1. In these tough economic times for the book industry as a whole, sometimes a known name beats an unknown name -- despite past performance. Mandel, Biss, Hobbs and Laird Hunt (whose novel NEVERHOME was presented on the panel) already have some entry, publicity speaking, into the market. If their publishers struggled in the past to market them, they are improving upon those mistakes. This isn't a case where the reclusive author is found and uplifted. These authors already have platforms, websites, some activation in place. And more importantly for them --

2. Despite the ominous stories, it is easier for authors to continue in the industry and make up for what were seen as damaging sales records with later books. If you want we can call this the MIDDLESTEINS Phenomenon, for author Jami Attenberg's bestseller as she started over with a new publisher and was able to get a second chance, you could say, to make her name. (If you've read MIDDLESTEINS and haven't read her backlist yet, you have some delights ahead of you.) This is heartening for what should be obvious reasons. And it makes publishing feel great about itself for spotting the talent early (even if it didn't know how to handle them then).

28 May 2014

BEA14: Selling Ebooks By the Byte

Are books quite the same as other digital media, or are they different? The panelists taking part in "What the Digital Book Industry Can Learn from Other Digital Media" approached the idea of opportunities for publishing to get better at digital media through different paths, but they were agreed that books aren't like other media -- better than a pat one-size-fits-all answer, but strangely unsatisfying.
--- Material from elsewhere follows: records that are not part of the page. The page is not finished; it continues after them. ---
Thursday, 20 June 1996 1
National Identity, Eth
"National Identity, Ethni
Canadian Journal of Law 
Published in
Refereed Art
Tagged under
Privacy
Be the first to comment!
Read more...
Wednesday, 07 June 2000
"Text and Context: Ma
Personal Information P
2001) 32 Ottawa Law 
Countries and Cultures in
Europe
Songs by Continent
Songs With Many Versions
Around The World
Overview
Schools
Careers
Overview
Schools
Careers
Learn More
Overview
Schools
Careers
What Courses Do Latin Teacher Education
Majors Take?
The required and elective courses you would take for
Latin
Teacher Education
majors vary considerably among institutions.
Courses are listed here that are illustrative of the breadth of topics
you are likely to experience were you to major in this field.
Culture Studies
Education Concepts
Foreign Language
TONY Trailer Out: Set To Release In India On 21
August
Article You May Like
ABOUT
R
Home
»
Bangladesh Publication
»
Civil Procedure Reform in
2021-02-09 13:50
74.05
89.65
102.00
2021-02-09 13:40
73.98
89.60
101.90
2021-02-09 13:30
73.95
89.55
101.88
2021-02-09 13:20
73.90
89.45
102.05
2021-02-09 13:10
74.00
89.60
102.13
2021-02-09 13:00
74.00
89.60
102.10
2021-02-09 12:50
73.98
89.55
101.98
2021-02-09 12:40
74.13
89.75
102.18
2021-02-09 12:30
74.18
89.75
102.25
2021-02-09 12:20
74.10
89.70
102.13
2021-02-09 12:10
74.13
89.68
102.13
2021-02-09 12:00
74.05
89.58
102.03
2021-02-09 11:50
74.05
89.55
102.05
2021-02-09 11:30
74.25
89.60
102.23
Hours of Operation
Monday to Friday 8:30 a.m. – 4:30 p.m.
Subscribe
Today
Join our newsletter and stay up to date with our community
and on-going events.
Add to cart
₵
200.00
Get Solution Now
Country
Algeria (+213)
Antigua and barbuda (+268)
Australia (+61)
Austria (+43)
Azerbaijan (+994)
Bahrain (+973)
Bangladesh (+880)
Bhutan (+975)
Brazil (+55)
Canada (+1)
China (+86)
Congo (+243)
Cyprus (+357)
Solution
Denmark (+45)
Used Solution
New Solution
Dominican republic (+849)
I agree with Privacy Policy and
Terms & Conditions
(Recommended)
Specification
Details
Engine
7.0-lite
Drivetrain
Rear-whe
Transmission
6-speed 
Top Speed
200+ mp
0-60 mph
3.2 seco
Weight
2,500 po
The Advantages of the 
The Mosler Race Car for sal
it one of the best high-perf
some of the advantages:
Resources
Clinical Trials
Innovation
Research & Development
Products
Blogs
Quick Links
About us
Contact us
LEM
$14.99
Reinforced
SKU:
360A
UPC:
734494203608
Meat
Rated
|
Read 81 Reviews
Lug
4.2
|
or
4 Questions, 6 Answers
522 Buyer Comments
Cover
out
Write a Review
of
Panelists David Steinberger and Joanna Stone Herman are both startup entrepreneurs working with publishing, while not necessarily of it: Steinberger is the CEO of Comixology, the iOS comic book app recenttly purchased by Amazon (somewhat controversially as its one-stop shopping capabilities were recently stripped) while Stone Herman is the CEO of new kid on the block Librify, a subscription ebook service just launching this summer. As such they are on opposite ends of the startup rainbow, but share a similarly sunny view of the power of digital media to win new consumers. (They kind of have to be.) I haven't tried out Librify yet but it sounds like it is designed to cater to the more casual reader with an emphasis on book club materials and book-of-the-month type subscriptions. ComiXology was more equitable in its treatment of new and hard-core readers in comic books, partnering with retail stores in order not to "disrupt" the direct retail business of selling comics. Naturally Stone Herman is in favor of subscription models to purchase ebooks, and Steinberger isn't.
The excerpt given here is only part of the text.